I am trying to understand cultural beliefs and expectations and the interplay of gendered thinking when it comes to disagreements.

I kind of feel like BPD is diagnosed more in women because the behaviors can also look like reacting with anger to invalidation. And historically women are seen as having bad logic, bad reasoning, men know better, etc. Men think better and are smarter, women are hysterical. Even though men can act hysterical around sporting events.

I've never been diagnosed with BPD. I've never threatened suicide or self harm for attention. But I was definitely raised in an invalidating environment and as such, I am sensitive to invalidation now.

I often experience my partner as believing I'm stupid or crazy. I have read a lot about this dynamic and it seems very common for men that draw their own conclusions about an event and assume the alternative position is stupid or fallible or just crazy or she's on her period just bunker down and it will pass eventually lolz.

I guess I am wondering how to be taken seriously as a female talking to a male where we are interpreting a situation differently. Because so far I'm used to men defaulting to healing mama is stupid/crazy/hormonal rather than thinking well, there's more than one version of right. Let me respect this person as an equal partner by trying to understand their experience better.
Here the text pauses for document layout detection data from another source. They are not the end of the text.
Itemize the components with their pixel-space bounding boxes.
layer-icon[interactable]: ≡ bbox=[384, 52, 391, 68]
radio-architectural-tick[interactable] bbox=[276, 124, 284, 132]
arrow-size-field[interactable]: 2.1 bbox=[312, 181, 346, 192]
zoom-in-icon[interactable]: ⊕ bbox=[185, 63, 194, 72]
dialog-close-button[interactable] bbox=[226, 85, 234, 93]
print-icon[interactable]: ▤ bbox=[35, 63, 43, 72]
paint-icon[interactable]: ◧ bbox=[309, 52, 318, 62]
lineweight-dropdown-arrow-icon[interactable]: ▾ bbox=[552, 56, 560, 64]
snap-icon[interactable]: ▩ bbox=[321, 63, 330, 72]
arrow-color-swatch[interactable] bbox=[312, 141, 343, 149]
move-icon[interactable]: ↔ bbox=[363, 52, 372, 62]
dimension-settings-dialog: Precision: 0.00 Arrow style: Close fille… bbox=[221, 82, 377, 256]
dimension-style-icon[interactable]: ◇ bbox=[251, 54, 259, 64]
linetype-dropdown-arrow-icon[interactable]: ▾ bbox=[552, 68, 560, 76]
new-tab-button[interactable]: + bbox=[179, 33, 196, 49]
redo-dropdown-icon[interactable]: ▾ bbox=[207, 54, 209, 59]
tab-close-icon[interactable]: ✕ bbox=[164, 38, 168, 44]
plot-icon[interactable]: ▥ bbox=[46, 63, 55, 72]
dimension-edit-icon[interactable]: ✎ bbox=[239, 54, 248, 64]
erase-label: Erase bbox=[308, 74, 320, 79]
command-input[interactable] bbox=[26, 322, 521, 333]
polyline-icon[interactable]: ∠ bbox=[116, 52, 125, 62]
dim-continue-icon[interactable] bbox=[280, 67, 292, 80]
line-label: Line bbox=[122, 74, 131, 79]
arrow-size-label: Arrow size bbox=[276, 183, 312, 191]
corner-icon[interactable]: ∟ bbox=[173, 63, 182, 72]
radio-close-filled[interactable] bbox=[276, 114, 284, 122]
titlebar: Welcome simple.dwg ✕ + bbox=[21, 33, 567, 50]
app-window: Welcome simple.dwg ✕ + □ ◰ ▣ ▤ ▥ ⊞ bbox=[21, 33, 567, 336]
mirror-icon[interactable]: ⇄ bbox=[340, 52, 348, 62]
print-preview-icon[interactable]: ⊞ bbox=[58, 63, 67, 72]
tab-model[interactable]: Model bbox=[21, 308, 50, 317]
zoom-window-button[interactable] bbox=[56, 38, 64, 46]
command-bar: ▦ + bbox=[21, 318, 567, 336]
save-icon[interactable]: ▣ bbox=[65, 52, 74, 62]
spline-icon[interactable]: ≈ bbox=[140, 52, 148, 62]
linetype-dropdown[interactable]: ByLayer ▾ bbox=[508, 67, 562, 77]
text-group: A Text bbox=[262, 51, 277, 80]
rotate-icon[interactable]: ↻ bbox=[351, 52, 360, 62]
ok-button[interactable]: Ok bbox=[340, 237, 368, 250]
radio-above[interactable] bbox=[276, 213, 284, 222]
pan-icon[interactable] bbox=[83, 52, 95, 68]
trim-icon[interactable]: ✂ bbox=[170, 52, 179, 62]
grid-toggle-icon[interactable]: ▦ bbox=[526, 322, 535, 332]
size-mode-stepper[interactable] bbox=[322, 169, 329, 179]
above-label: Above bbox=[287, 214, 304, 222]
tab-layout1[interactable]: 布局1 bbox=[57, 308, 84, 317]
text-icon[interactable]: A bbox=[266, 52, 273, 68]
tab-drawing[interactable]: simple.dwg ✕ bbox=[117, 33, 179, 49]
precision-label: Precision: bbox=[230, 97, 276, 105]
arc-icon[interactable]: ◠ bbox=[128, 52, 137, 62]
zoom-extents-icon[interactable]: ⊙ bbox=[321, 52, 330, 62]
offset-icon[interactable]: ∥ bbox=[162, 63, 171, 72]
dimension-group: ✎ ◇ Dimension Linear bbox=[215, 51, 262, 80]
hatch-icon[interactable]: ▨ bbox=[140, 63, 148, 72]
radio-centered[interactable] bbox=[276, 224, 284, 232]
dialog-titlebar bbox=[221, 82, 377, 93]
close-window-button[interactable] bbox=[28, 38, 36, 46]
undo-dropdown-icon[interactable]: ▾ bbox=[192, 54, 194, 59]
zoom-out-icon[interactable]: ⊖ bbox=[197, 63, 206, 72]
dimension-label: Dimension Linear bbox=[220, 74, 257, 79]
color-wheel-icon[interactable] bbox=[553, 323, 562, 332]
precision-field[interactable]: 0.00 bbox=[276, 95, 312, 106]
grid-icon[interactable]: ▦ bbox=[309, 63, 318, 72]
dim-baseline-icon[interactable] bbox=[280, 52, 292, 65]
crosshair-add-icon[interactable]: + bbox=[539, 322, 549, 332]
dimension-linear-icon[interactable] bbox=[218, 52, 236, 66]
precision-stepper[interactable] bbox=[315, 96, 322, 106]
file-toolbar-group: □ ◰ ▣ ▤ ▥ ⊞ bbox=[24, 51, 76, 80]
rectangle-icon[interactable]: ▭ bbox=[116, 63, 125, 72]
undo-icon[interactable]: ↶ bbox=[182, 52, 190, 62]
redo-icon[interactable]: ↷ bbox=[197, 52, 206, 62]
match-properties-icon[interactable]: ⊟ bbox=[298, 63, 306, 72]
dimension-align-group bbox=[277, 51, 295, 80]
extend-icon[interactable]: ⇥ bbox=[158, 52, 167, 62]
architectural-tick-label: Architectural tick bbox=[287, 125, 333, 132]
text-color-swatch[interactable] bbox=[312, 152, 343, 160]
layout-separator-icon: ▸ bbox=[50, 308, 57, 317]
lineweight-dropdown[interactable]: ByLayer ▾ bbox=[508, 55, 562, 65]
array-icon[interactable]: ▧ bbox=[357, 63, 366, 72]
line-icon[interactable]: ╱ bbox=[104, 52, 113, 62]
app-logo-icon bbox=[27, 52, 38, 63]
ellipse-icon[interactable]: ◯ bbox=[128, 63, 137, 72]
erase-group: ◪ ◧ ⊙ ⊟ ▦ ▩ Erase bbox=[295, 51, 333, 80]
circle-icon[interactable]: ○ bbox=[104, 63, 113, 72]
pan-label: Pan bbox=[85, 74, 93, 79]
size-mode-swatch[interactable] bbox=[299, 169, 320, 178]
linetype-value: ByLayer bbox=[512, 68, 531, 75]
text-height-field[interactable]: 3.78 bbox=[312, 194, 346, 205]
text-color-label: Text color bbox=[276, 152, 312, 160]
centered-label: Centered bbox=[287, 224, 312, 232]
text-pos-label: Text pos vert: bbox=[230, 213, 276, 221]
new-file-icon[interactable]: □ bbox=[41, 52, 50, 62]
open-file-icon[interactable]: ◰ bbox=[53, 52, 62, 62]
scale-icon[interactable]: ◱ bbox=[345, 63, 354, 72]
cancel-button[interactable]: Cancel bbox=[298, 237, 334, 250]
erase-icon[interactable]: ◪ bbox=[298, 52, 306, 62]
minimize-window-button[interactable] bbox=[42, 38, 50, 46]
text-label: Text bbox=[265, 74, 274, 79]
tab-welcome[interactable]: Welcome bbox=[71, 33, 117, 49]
I mean please feel free to be honest... Is that just a BPD thing for me to want that? Or is that the stress of never being seen and treated like a person who has sense and reason... And it's just convenient for society to see that and call it bpd? I mean not to be obnoxious but I was in gifted and AP classes, free ride to college, multiple terminal degrees. I was iq tested as a genius. I am NOT stupid. I passed my college Logic class. I have totally decent reasoning and critical thinking skills. So it is especially annoying to be on the receiving end of what feels like a sexist need to be superior.

Most of my bpdish behaviors like sending too many long texts or acting really angry all of a sudden happen when my spouse acts like I'm stupid/crazy for seeing things a certain way. Like... Is it not reasonable to expect your partner to make room for your perspective and try to understand it rather than writing it off?

How do you get a man to treat your mind and opinions as equally worthy as another man's?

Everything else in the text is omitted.